# PROBLEM STATEMENT
In the listing below, print exactly the lines between the line holding "了学校的责任和义务，总结了学校对加强" and the line holding "2023 年 9 月 5 日", inclusive, and no more.

# PROVIDED INFORMATION
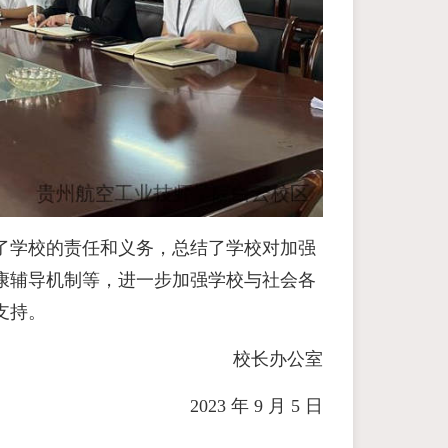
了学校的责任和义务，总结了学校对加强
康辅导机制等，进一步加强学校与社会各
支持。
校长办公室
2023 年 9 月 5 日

---

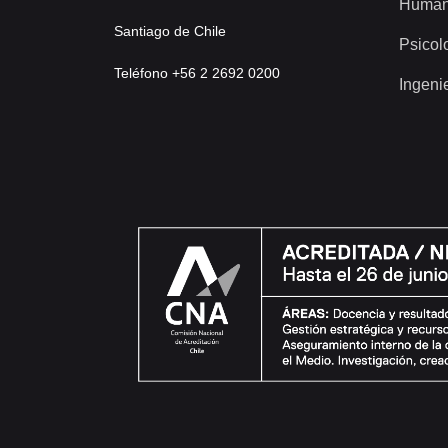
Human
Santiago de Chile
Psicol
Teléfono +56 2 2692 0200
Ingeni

# EXERCISE OUTPUT
了学校的责任和义务，总结了学校对加强
康辅导机制等，进一步加强学校与社会各
支持。
校长办公室
2023 年 9 月 5 日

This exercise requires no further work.